Behaviour reminiscent of the Cultural Revolution has been most evident against Falun Gong practitioners and supporters of the Quit the CCP programme in Flushing, New York, but other incidents are appearing around the world, including in Australia.

In Flushing, mobs of heckling and abusive pro-communist Chinese suddenly appeared on the streets, aiming all their invective at the Quit the CCP centres, which had been previously unhindered in that area for over four years.

The police had to be called in to maintain a constant vigil and at least six pro-communist China supporters have since been arrested.

In Australia, incidents of group intimidation have recently surfaced at the Quit the CCP centre in Sydney’s China Town while two Falun Gong practitioners were attacked on two separate occasions by a Chinese tour bus driver at Lady Macquarie’s Chair in Sydney.

Sixty-year-old Ma Yongkang had her signboard smashed to the ground in May by the driver, who swore at her and threatened to kill her. Again in June, as Mrs Ma was talking to a tourist, the same bus driver pushed her away and screamed at her. A second practitioner, Mrs Liu was pushed by the driver and another man, who also tried to force her onto the bus.

On another occasion, Mr Ni, an engineer, was kicked twice by a Chinese student while handing out a newspaper critical of the Communist regime.

Mr Ni said the student came up to him smiling while he was standing outside Taylors College in Bourke Street, Waterloo.

“I thought he would accept the newspaper,” Mr Ni told The Epoch Times. “Then he kicked me twice in the important part and then he tried to escape.”

Mr Ni said he chased the attacker and caught him in the lift. The student, who had not said anything up to this point, then said: “Do you know who I am, who my father is?”

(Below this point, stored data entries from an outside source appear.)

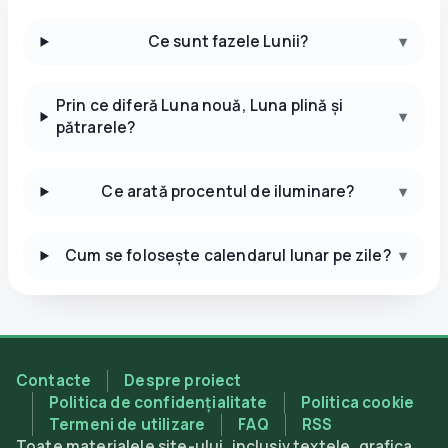
Ce sunt fazele Lunii?
▾
Prin ce diferă Luna nouă, Luna plină și
▾
pătrarele?
Ce arată procentul de iluminare?
▾
Cum se folosește calendarul lunar pe zile?
▾
Contacte
Despre proiect
Politica de confidențialitate
Politica cookie
Termeni de utilizare
FAQ
RSS
Toate materialele site-ului, inclusiv textele, grafica,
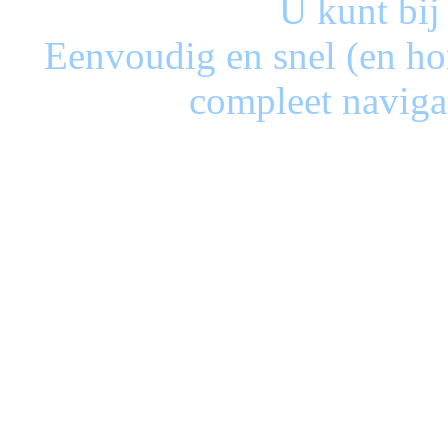
U kunt bij
Eenvoudig en snel (en ho
compleet naviga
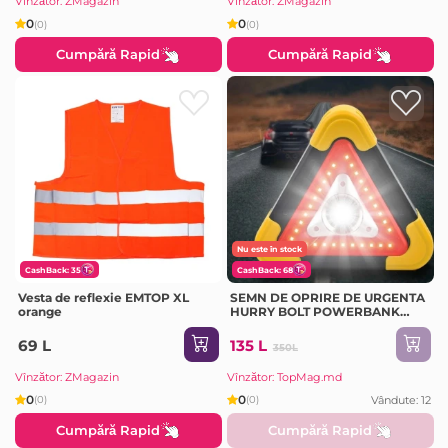
Vînzător: ZMagazin
Vînzător: ZMagazin
0
0
(0)
(0)
Cumpără Rapid
Cumpără Rapid
Nu este în stock
CashBack: 35
CashBack: 68
Vesta de reflexie EMTOP XL
SEMN DE OPRIRE DE URGENTA
orange
HURRY BOLT POWERBANK
(HB-6609)
69 L
135 L
350L
Vînzător: ZMagazin
Vînzător: TopMag.md
0
0
Vândute: 12
(0)
(0)
Cumpără Rapid
Cumpără Rapid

Mr Ni said he believed the student was the son of an important Communist Party official and believed he had been put up to it.

When a teacher at the college appeared, the student denied he had assaulted Mr Ni, but the teacher viewed the security video and verified that Mr Ni had indeed been attacked.

While Mr Ni did not know the name of the student, he said the incident had been reported to the local police station and the incident was being followed up.